== EXERCISE OBJECTIVE ==
In the records below, find each line that holds "para" and return it.

[[ DATASET ENTRIES open ]]

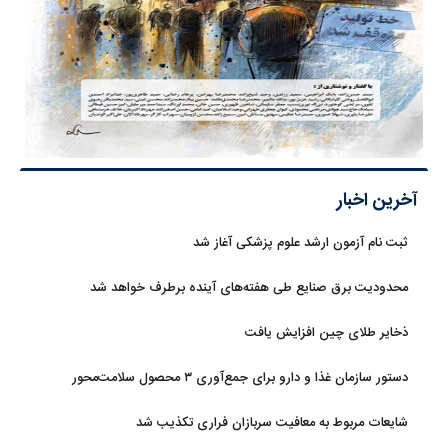
آخرین اخبار
ثبت نام آزمون ارشد علوم پزشکی آغاز شد
محدودیت‌ برق صنایع طی هفته‌های آینده برطرف خواهد شد
ذخایر طلای چین افزایش یافت
دستور سازمان غذا و دارو برای جمع‌آوری ۳ محصول سلامت‌محور
شایعات مربوط به معافیت سربازان فراری تکذیب شد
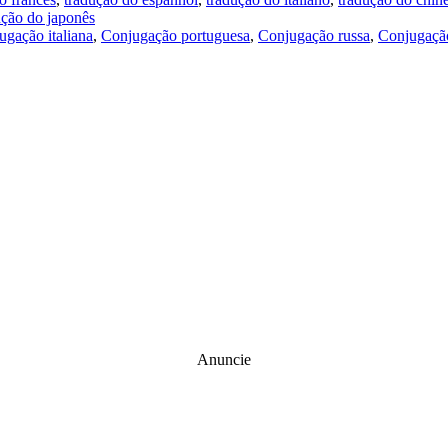
ução do japonês
ugação italiana
,
Conjugação portuguesa
,
Conjugação russa
,
Conjugação
Anuncie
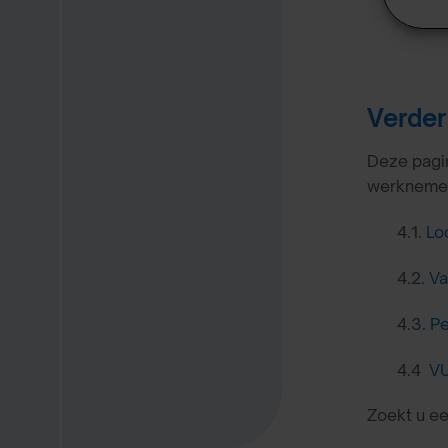
Verder
Deze pagin
werknemers
4.1.
Lo
4.2.
Va
4.3.
Pe
4.4
VU
Zoekt u e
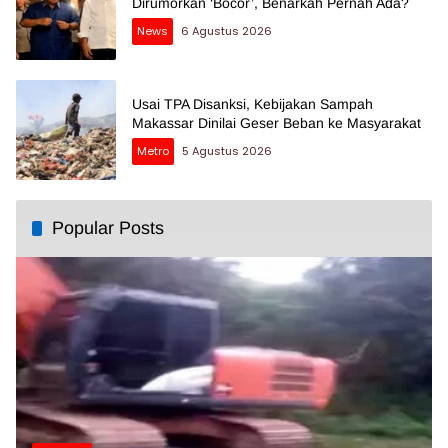
Dirumorkan ‘Bocor’, Benarkah Pernah Ada?
News
6 Agustus 2026
Usai TPA Disanksi, Kebijakan Sampah
Makassar Dinilai Geser Beban ke Masyarakat
Metro
5 Agustus 2026
Popular Posts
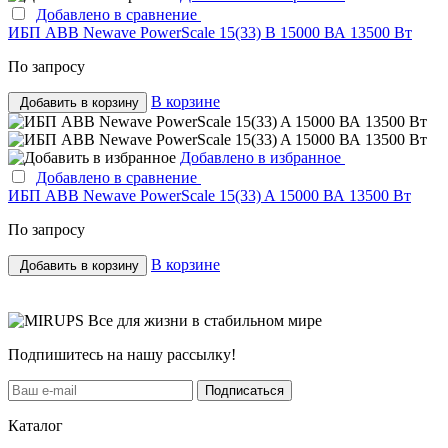
Добавлено в сравнение
ИБП ABB Newave PowerScale 15(33) B 15000 ВА 13500 Вт
По запросу
В корзине
Добавить в корзину
Добавлено в избранное
Добавлено в сравнение
ИБП ABB Newave PowerScale 15(33) A 15000 ВА 13500 Вт
По запросу
В корзине
Добавить в корзину
Все для жизни в стабильном мире
Подпишитесь на нашу рассылку!
Подписаться
Каталог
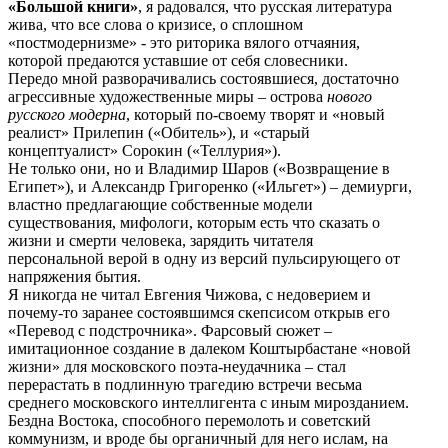
«Большой книги»
, я радовался, что русская литература
жива, что все слова о кризисе, о сплошном
«постмодернизме» - это риторика вялого отчаяния,
которой предаются уставшие от себя словесники.
Передо мной разворачивались состоявшиеся, достаточно
агрессивные художественные миры – острова
нового
русского модерна
, который по-своему творят и «новый
реалист» Прилепин («Обитель»), и «старый
концептуалист» Сорокин («Теллурия»).
Не только они, но и Владимир Шаров («Возвращение в
Египет»), и Александр Григоренко («Ильгет») – демиурги,
властно предлагающие собственные модели
существования, мифологи, которым есть что сказать о
жизни и смерти человека, зарядить читателя
персональной верой в одну из версий пульсирующего от
напряжения бытия.
Я никогда не читал Евгения Чижова, с недоверием и
почему-то заранее состоявшимся скепсисом открыв его
«Перевод с подстрочника». Фарсовый сюжет –
имитационное создание в далеком Коштырбастане «новой
жизни» для московского поэта-неудачника – стал
перерастать в подлинную трагедию встречи весьма
среднего московского интеллигента с иным мирозданием.
Бездна Востока, способного перемолоть и советский
коммунизм, и вроде бы органичный для него ислам, на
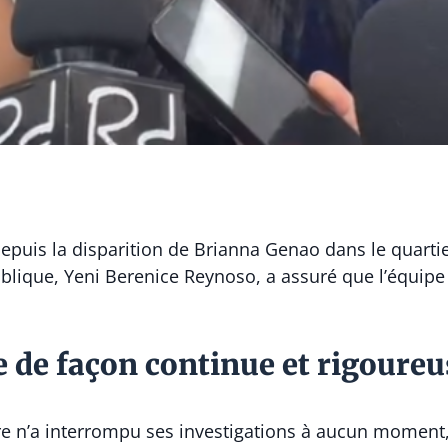
epuis la disparition de Brianna Genao dans le quartier
blique, Yeni Berenice Reynoso, a assuré que l’équipe
 de façon continue et rigoureu
ire n’a interrompu ses investigations à aucun moment, 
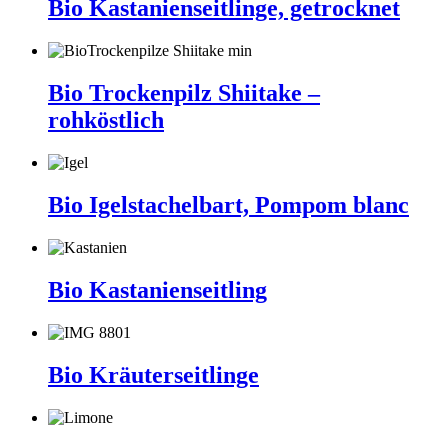
Bio Kastanienseitlinge, getrocknet
Bio Trockenpilz Shiitake –
rohköstlich
Bio Igelstachelbart, Pompom blanc
Bio Kastanienseitling
Bio Kräuterseitlinge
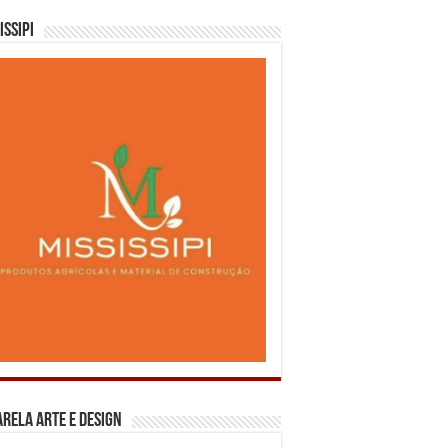
issipi
rela Arte e Design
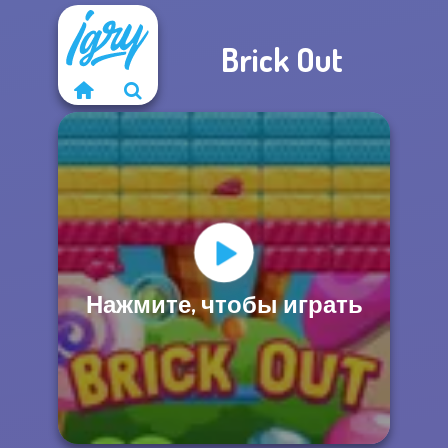
Brick Out
Нажмите, чтобы играть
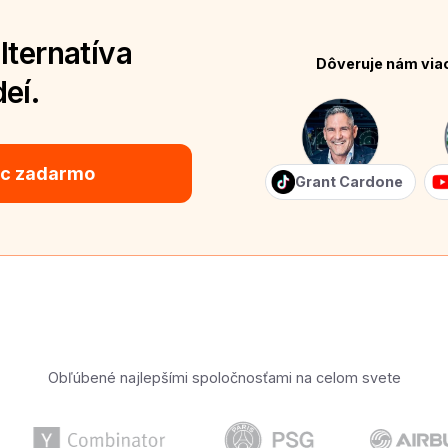
lternatíva
Dôveruje nám via
eí.
ic zadarmo
Grant Cardone
Obľúbené najlepšími spoločnosťami na celom svete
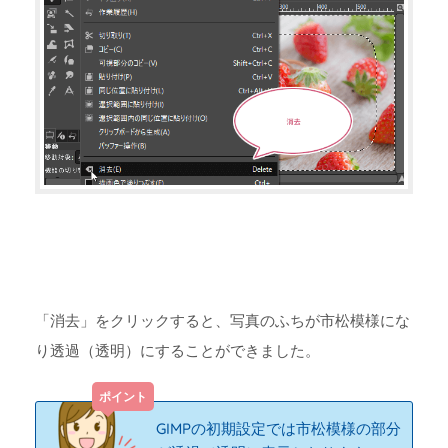
「消去」をクリックすると、写真のふちが市松模様にな
り透過（透明）にすることができました。
GIMPの初期設定では市松模様の部分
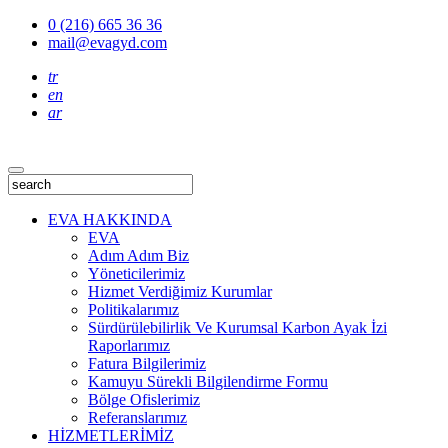
0 (216) 665 36 36
mail@evagyd.com
tr
en
ar
EVA HAKKINDA
EVA
Adım Adım Biz
Yöneticilerimiz
Hizmet Verdiğimiz Kurumlar
Politikalarımız
Sürdürülebilirlik Ve Kurumsal Karbon Ayak İzi
Raporlarımız
Fatura Bilgilerimiz
Kamuyu Sürekli Bilgilendirme Formu
Bölge Ofislerimiz
Referanslarımız
HİZMETLERİMİZ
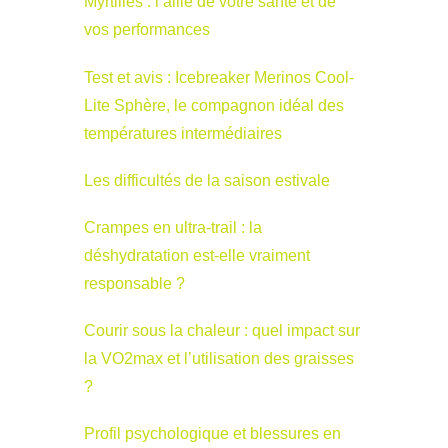
Myrtilles : l’allié de votre santé et de
vos performances
Test et avis : Icebreaker Merinos Cool-
Lite Sphère, le compagnon idéal des
températures intermédiaires
Les difficultés de la saison estivale
Crampes en ultra-trail : la
déshydratation est-elle vraiment
responsable ?
Courir sous la chaleur : quel impact sur
la VO2max et l’utilisation des graisses
?
Profil psychologique et blessures en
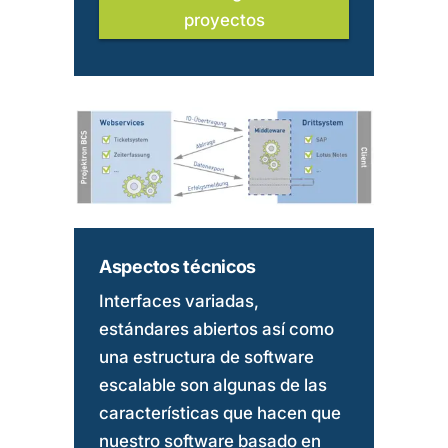
proyectos
Aspectos técnicos
Interfaces variadas,
estándares abiertos así como
una estructura de software
escalable son algunas de las
características que hacen que
nuestro software basado en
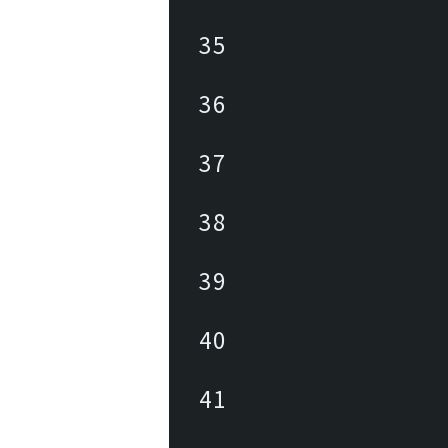
35
36
37
38
39
40
41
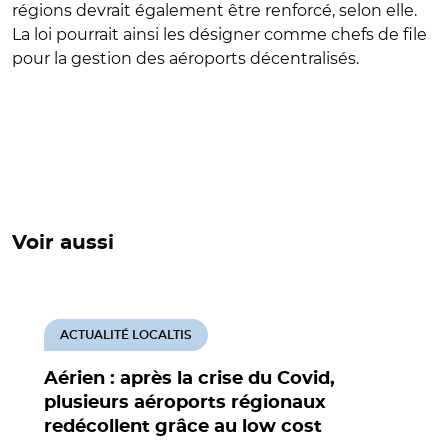
régions devrait également être renforcé, selon elle.
La loi pourrait ainsi les désigner comme chefs de file
pour la gestion des aéroports décentralisés.
Voir aussi
ACTUALITÉ LOCALTIS
Aérien : après la crise du Covid,
plusieurs aéroports régionaux
redécollent grâce au low cost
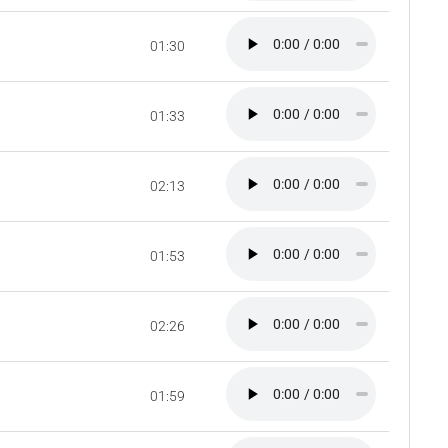
01:30
01:33
02:13
01:53
02:26
01:59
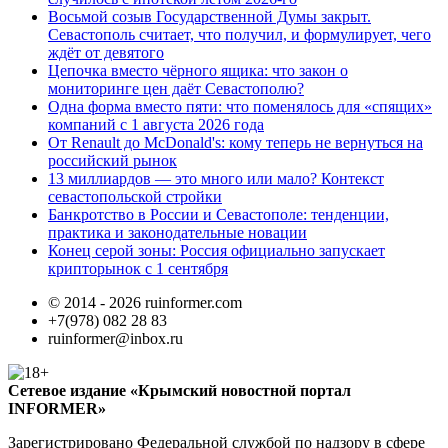
Восьмой созыв Государственной Думы закрыт.
Севастополь считает, что получил, и формулирует, чего
ждёт от девятого
Цепочка вместо чёрного ящика: что закон о
мониторинге цен даёт Севастополю?
Одна форма вместо пяти: что поменялось для «спящих»
компаний с 1 августа 2026 года
От Renault до McDonald's: кому теперь не вернуться на
российский рынок
13 миллиардов — это много или мало? Контекст
севастопольской стройки
Банкротство в России и Севастополе: тенденции,
практика и законодательные новации
Конец серой зоны: Россия официально запускает
крипторынок с 1 сентября
© 2014 - 2026 ruinformer.com
+7(978) 082 28 83
ruinformer@inbox.ru
Сетевое издание «Крымский новостной портал
INFORMER»
Зарегистрировано Федеральной службой по надзору в сфере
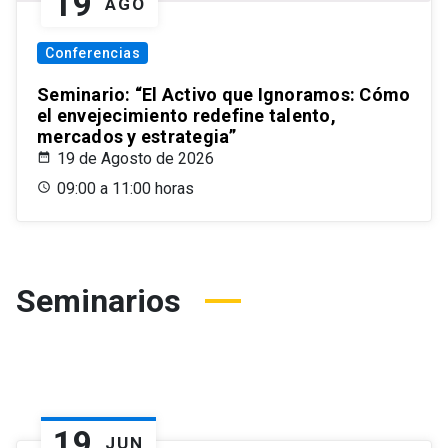
19
AGO
Conferencias
Seminario: “El Activo que Ignoramos: Cómo
el envejecimiento redefine talento,
mercados y estrategia”
19 de Agosto de 2026
09:00 a 11:00 horas
Seminarios
19
JUN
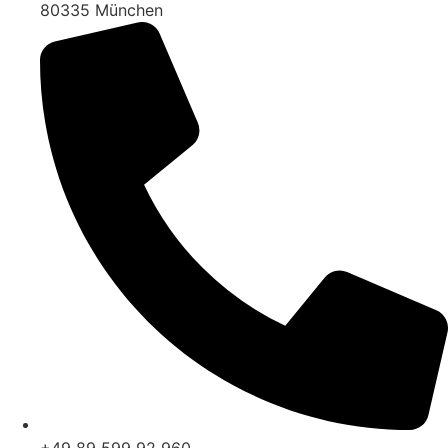
80335 München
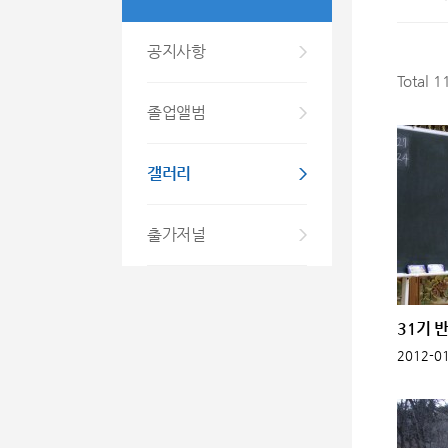
공지사항
Total 
졸업앨범
갤러리
출가저널
31기 
2012-01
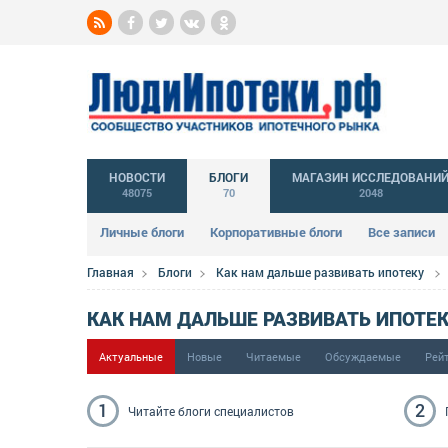
НОВОСТИ
БЛОГИ
МАГАЗИН ИССЛЕДОВАНИ
48075
70
2048
Личные блоги
Корпоративные блоги
Все записи
Главная
Блоги
Как нам дальше развивать ипотеку
КАК НАМ ДАЛЬШЕ РАЗВИВАТЬ ИПОТЕ
Актуальные
Новые
Читаемые
Обсуждаемые
Рей
1
2
Читайте блоги
специалистов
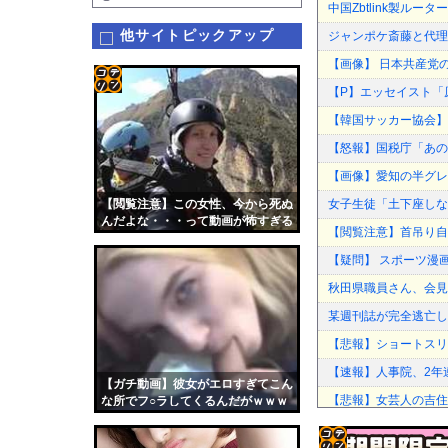
中国Zbtlink製ル
他サイトピックアップ
ジャンポケ斎藤と代理
【画像】 日本共産党
【P】エッセイスト「
コテ
【韓国サッカー協会】外
リン
【怒報】国税庁「あの
- 固
【画像】愛知の半グレ
定リ
【閲覧注意】この女性、今から死ぬ
女子生徒「土下座しな
ンク
んだよな・・・って動画が怖すぎる
【閲覧注意】首吊り自
自動
【疑問】 スポーツ漫
更新
秋田県職員さん、会見
ツー
某週刊誌が完全逃亡し
ル
【悲報】ショートスリ
【速報】人事院、2年連
【ガチ動画】彼女がエロすぎてこん
【悲報】女芸人の吉住
な所でフ○ラしてくるんだがｗｗｗ
ｗｗ
【謎】『ダーク路線の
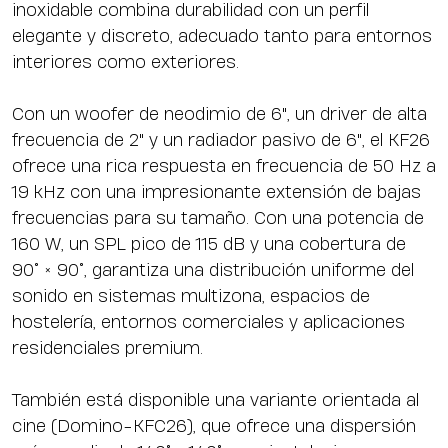
inoxidable combina durabilidad con un perfil
elegante y discreto, adecuado tanto para entornos
interiores como exteriores.
Con un woofer de neodimio de 6", un driver de alta
frecuencia de 2" y un radiador pasivo de 6", el KF26
ofrece una rica respuesta en frecuencia de 50 Hz a
19 kHz con una impresionante extensión de bajas
frecuencias para su tamaño. Con una potencia de
160 W, un SPL pico de 115 dB y una cobertura de
90° × 90°, garantiza una distribución uniforme del
sonido en sistemas multizona, espacios de
hostelería, entornos comerciales y aplicaciones
residenciales premium.
También está disponible una variante orientada al
cine (Domino-KFC26), que ofrece una dispersión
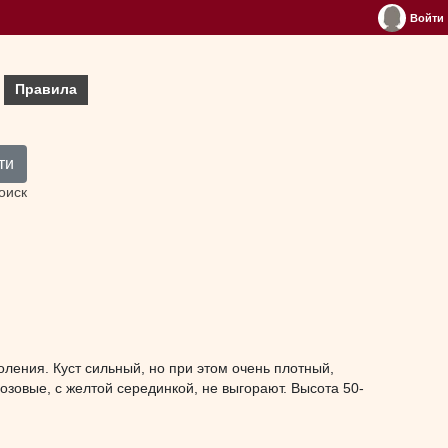
Войти
Правила
ти
оиск
ления. Куст сильный, но при этом очень плотный,
озовые, с желтой серединкой, не выгорают. Высота 50-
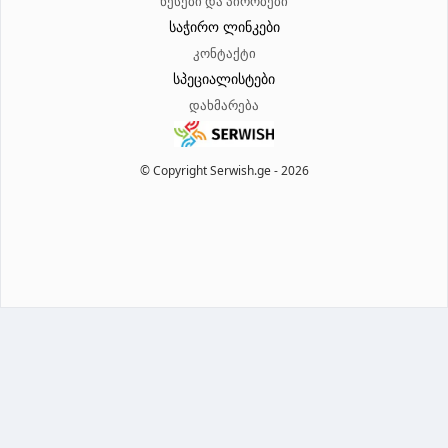
წესები და პირობები
საჭირო ლინკები
კონტაქტი
სპეციალისტები
დახმარება
© Copyright Serwish.ge -
2026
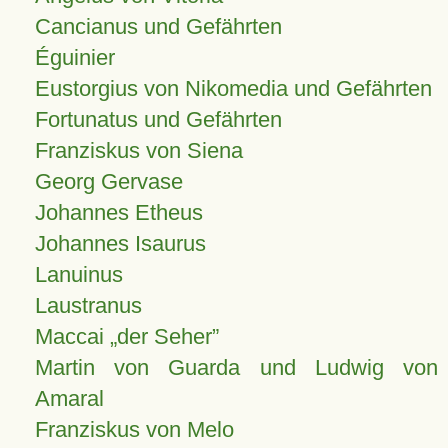
Cancianus und Gefährten
Éguinier
Eustorgius von Nikomedia und Gefährten
Fortunatus und Gefährten
Franziskus von Siena
Georg Gervase
Johannes Etheus
Johannes Isaurus
Lanuinus
Laustranus
Maccai „der Seher”
Martin von Guarda und Ludwig von
Amaral
Franziskus von Melo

[[ DATASET ENTRIES closed ]]

== TASK SOLUTION ==
elegante y discreto, adecuado tanto para entornos
frecuencias para su tamaño. Con una potencia de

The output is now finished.